EXERCISE BRIEF: Every entry below, from first to last, should be copied exactly.
Start of MATERIAL TO PROCESS
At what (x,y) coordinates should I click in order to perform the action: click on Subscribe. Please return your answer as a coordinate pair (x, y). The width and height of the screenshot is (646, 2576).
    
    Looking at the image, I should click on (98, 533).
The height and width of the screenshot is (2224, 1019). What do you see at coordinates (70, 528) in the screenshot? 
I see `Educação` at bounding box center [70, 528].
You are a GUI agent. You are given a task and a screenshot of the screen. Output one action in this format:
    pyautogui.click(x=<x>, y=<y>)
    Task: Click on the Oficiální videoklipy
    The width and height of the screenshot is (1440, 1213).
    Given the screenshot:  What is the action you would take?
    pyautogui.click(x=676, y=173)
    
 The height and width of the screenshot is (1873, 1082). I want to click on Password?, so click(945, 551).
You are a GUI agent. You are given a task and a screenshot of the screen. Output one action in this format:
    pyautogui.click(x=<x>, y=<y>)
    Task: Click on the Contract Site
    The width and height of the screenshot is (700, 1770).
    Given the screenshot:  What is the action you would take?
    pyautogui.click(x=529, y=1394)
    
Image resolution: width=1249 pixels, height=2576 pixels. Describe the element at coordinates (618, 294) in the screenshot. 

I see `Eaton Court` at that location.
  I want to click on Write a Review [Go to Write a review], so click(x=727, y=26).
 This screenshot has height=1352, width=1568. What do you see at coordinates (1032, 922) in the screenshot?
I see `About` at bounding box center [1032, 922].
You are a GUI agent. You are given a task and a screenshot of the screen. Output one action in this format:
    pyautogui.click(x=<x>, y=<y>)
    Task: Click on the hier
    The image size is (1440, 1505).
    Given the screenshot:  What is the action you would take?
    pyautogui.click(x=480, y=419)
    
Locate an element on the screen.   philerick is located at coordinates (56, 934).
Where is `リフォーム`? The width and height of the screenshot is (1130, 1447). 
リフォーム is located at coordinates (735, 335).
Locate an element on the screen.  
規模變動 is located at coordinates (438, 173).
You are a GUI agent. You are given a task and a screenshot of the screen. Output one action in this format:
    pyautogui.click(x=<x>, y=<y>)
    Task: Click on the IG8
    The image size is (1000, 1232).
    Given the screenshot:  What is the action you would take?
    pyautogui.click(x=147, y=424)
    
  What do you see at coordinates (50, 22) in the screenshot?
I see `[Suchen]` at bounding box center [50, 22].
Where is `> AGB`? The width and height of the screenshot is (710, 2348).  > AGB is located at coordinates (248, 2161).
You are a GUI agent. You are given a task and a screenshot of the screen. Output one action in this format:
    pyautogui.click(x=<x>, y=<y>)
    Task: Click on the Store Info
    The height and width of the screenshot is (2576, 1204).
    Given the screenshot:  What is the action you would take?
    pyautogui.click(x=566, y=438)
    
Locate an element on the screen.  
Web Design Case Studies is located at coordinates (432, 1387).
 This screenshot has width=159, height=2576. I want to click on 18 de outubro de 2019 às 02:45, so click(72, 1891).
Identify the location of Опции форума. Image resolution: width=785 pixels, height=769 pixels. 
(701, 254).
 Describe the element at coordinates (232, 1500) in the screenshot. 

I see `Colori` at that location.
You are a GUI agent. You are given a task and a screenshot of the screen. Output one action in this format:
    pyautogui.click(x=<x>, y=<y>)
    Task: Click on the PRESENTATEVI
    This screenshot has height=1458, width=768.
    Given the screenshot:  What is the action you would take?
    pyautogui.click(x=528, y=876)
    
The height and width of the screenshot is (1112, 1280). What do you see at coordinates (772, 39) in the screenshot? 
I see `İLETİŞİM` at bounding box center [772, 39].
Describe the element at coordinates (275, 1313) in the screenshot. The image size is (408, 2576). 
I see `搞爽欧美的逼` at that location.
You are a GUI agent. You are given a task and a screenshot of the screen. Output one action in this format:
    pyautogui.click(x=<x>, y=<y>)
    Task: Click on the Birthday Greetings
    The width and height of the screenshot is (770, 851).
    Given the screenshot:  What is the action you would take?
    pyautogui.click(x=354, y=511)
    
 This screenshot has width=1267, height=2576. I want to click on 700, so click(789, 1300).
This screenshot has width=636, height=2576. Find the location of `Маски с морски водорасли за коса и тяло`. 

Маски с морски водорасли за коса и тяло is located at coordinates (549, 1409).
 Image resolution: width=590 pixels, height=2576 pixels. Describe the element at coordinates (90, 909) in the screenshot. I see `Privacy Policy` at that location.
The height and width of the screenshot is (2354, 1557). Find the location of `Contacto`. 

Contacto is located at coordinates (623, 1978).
End of MATERIAL TO PROCESS
OUTPUT OF THE EXERCISE:
At what (x,y) coordinates should I click in order to perform the action: click on Subscribe. Please return your answer as a coordinate pair (x, y). The width and height of the screenshot is (646, 2576).
    
    Looking at the image, I should click on (98, 533).
The height and width of the screenshot is (2224, 1019). What do you see at coordinates (70, 528) in the screenshot? 
I see `Educação` at bounding box center [70, 528].
You are a GUI agent. You are given a task and a screenshot of the screen. Output one action in this format:
    pyautogui.click(x=<x>, y=<y>)
    Task: Click on the Oficiální videoklipy
    The width and height of the screenshot is (1440, 1213).
    Given the screenshot:  What is the action you would take?
    pyautogui.click(x=676, y=173)
    
 The height and width of the screenshot is (1873, 1082). I want to click on Password?, so click(945, 551).
You are a GUI agent. You are given a task and a screenshot of the screen. Output one action in this format:
    pyautogui.click(x=<x>, y=<y>)
    Task: Click on the Contract Site
    The width and height of the screenshot is (700, 1770).
    Given the screenshot:  What is the action you would take?
    pyautogui.click(x=529, y=1394)
    
Image resolution: width=1249 pixels, height=2576 pixels. Describe the element at coordinates (618, 294) in the screenshot. 

I see `Eaton Court` at that location.
  I want to click on Write a Review [Go to Write a review], so click(x=727, y=26).
 This screenshot has height=1352, width=1568. What do you see at coordinates (1032, 922) in the screenshot?
I see `About` at bounding box center [1032, 922].
You are a GUI agent. You are given a task and a screenshot of the screen. Output one action in this format:
    pyautogui.click(x=<x>, y=<y>)
    Task: Click on the hier
    The image size is (1440, 1505).
    Given the screenshot:  What is the action you would take?
    pyautogui.click(x=480, y=419)
    
Locate an element on the screen.   philerick is located at coordinates (56, 934).
Where is `リフォーム`? The width and height of the screenshot is (1130, 1447). 
リフォーム is located at coordinates (735, 335).
Locate an element on the screen.  
規模變動 is located at coordinates (438, 173).
You are a GUI agent. You are given a task and a screenshot of the screen. Output one action in this format:
    pyautogui.click(x=<x>, y=<y>)
    Task: Click on the IG8
    The image size is (1000, 1232).
    Given the screenshot:  What is the action you would take?
    pyautogui.click(x=147, y=424)
    
  What do you see at coordinates (50, 22) in the screenshot?
I see `[Suchen]` at bounding box center [50, 22].
Where is `> AGB`? The width and height of the screenshot is (710, 2348).  > AGB is located at coordinates (248, 2161).
You are a GUI agent. You are given a task and a screenshot of the screen. Output one action in this format:
    pyautogui.click(x=<x>, y=<y>)
    Task: Click on the Store Info
    The height and width of the screenshot is (2576, 1204).
    Given the screenshot:  What is the action you would take?
    pyautogui.click(x=566, y=438)
    
Locate an element on the screen.  
Web Design Case Studies is located at coordinates (432, 1387).
 This screenshot has width=159, height=2576. I want to click on 18 de outubro de 2019 às 02:45, so click(72, 1891).
Identify the location of Опции форума. Image resolution: width=785 pixels, height=769 pixels. 
(701, 254).
 Describe the element at coordinates (232, 1500) in the screenshot. 

I see `Colori` at that location.
You are a GUI agent. You are given a task and a screenshot of the screen. Output one action in this format:
    pyautogui.click(x=<x>, y=<y>)
    Task: Click on the PRESENTATEVI
    This screenshot has height=1458, width=768.
    Given the screenshot:  What is the action you would take?
    pyautogui.click(x=528, y=876)
    
The height and width of the screenshot is (1112, 1280). What do you see at coordinates (772, 39) in the screenshot? 
I see `İLETİŞİM` at bounding box center [772, 39].
Describe the element at coordinates (275, 1313) in the screenshot. The image size is (408, 2576). 
I see `搞爽欧美的逼` at that location.
You are a GUI agent. You are given a task and a screenshot of the screen. Output one action in this format:
    pyautogui.click(x=<x>, y=<y>)
    Task: Click on the Birthday Greetings
    The width and height of the screenshot is (770, 851).
    Given the screenshot:  What is the action you would take?
    pyautogui.click(x=354, y=511)
    
 This screenshot has width=1267, height=2576. I want to click on 700, so click(789, 1300).
This screenshot has width=636, height=2576. Find the location of `Маски с морски водорасли за коса и тяло`. 

Маски с морски водорасли за коса и тяло is located at coordinates (549, 1409).
 Image resolution: width=590 pixels, height=2576 pixels. Describe the element at coordinates (90, 909) in the screenshot. I see `Privacy Policy` at that location.
The height and width of the screenshot is (2354, 1557). Find the location of `Contacto`. 

Contacto is located at coordinates (623, 1978).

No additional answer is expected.